Is it feasible to use Abney's chunker/parser to parse the German chunked data and produce a format with nested brackets similar to the English counterpart? Will it be better to modify the Java classes of FN in order to support the current format of the chuncked German text? Or, is another method more feasible?
FarinaImport.sh
Assuming that the pipeline is complete, I used the file Adjusting.calibrate.v.v.processed in order to test whether FarinaImport.sh works correctly with our German FN. However, after executing this script I obtain the following error:
~/framenet/client/german-client/bin> FarinaImport.sh ~/framenet/collin/Adjusting.calibrate.v.v.processed
[FNProperties] ./..
[FNProperties] loading from file ./../conf/fnclient.properties
[FNProperties] loading from file /u/guajardo/.fnclient.properties
log4j:WARN No appenders could be found for logger (fn2.farina.clients.FNProperties).

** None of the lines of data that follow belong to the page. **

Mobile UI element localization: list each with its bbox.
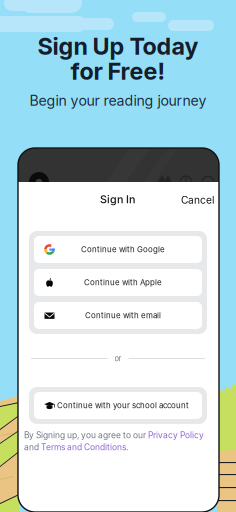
button[interactable]: Continue with email: [34, 302, 202, 329]
staticText: Continue with your school account: [57, 401, 189, 410]
staticText: for Free!: [70, 57, 166, 85]
staticText: Sign In: [100, 193, 135, 206]
staticText: Begin your reading journey: [30, 92, 206, 109]
staticText: Continue with Google: [81, 245, 165, 254]
staticText: Continue with email: [85, 311, 161, 320]
button[interactable]: Continue with Apple: [34, 269, 202, 296]
staticText: or: [114, 354, 122, 363]
staticText: Privacy Policy: [148, 430, 204, 440]
staticText: Terms and Conditions: [41, 442, 126, 452]
button[interactable]: Continue with Google: [34, 236, 202, 263]
staticText: and: [24, 442, 41, 452]
staticText: By Signing up, you agree to our: [24, 430, 148, 440]
staticText: .: [126, 442, 128, 452]
button[interactable]: Continue with your school account: [34, 392, 202, 419]
button[interactable]: Cancel: [181, 194, 214, 206]
staticText: Continue with Apple: [84, 278, 162, 287]
staticText: Cancel: [181, 194, 214, 206]
button[interactable]: Privacy Policy: [148, 430, 204, 440]
button[interactable]: Terms and Conditions: [41, 442, 126, 452]
staticText: Sign Up Today: [38, 32, 198, 60]
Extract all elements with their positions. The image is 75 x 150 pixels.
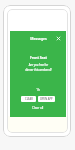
staticText: 1h (36, 88, 40, 92)
staticText: Are you free for dinner this weekend? (25, 63, 52, 72)
button[interactable]: CLEAR (21, 96, 36, 102)
staticText: Clear all (32, 106, 44, 110)
button[interactable]: OPEN APP (38, 96, 55, 102)
staticText: Front Seat (30, 55, 47, 59)
staticText: OPEN APP (40, 97, 53, 101)
staticText: CLEAR (25, 97, 33, 101)
button[interactable]: Clear all (30, 106, 46, 110)
staticText: Messages (30, 36, 47, 41)
button[interactable]: Close (55, 35, 62, 42)
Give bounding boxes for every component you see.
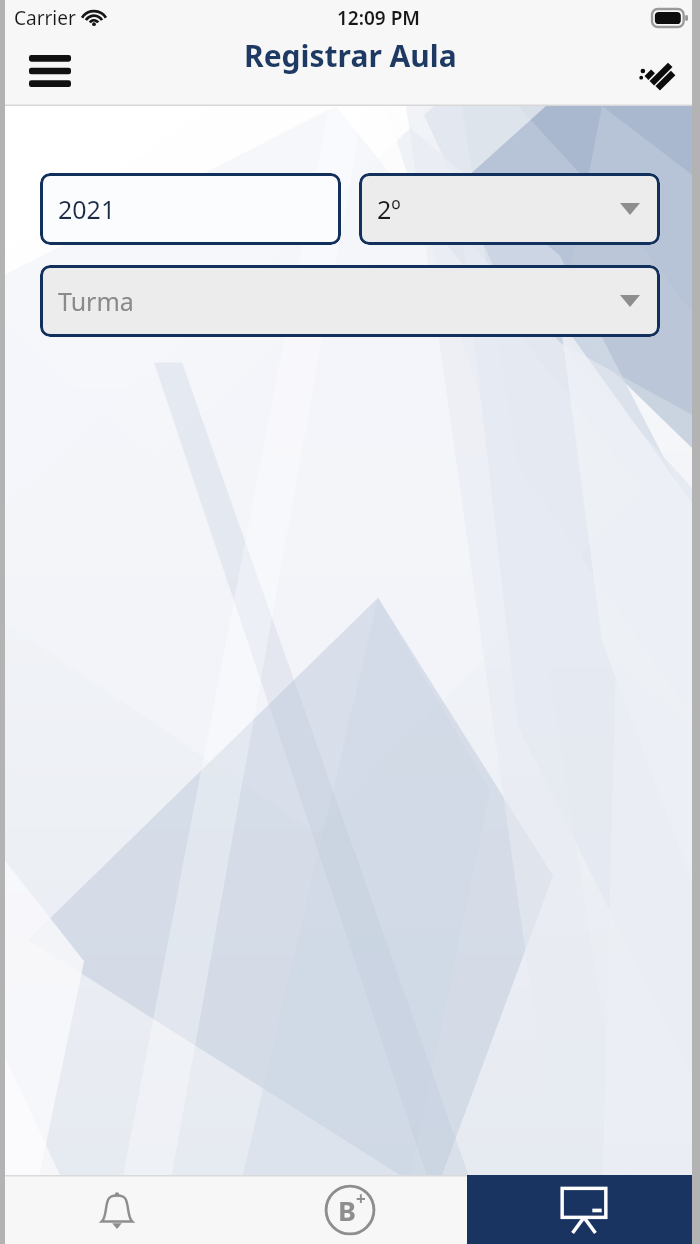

log4j:WARN Please initialize the log4j system properly.
[FNProperties] Using server [framenet...]
username:[my user]
password:[my pass]
Importing /u/guajardo/framenet/collin/Adjusting.calibrate.v.v.processed...
Processing on server...Exception in thread "main" fn2.farina.exception.ImportException: Import Exception: javax.ejb.TransactionRolledbackLocalException: Unexpected Error
java.lang.NoClassDefFoundError
at sun.reflect.NativeConstructorAccessorImpl.newInstance0(Native Method)
at sun.reflect.NativeConstructorAccessorImpl.newInstance(NativeConstructorAccessorImpl.java:39)
at sun.reflect.DelegatingConstructorAccessorImpl.newInstance(DelegatingConstructorAccessorImpl.java:27)
at java.lang.reflect.Constructor.newInstance(Constructor.java:274)
...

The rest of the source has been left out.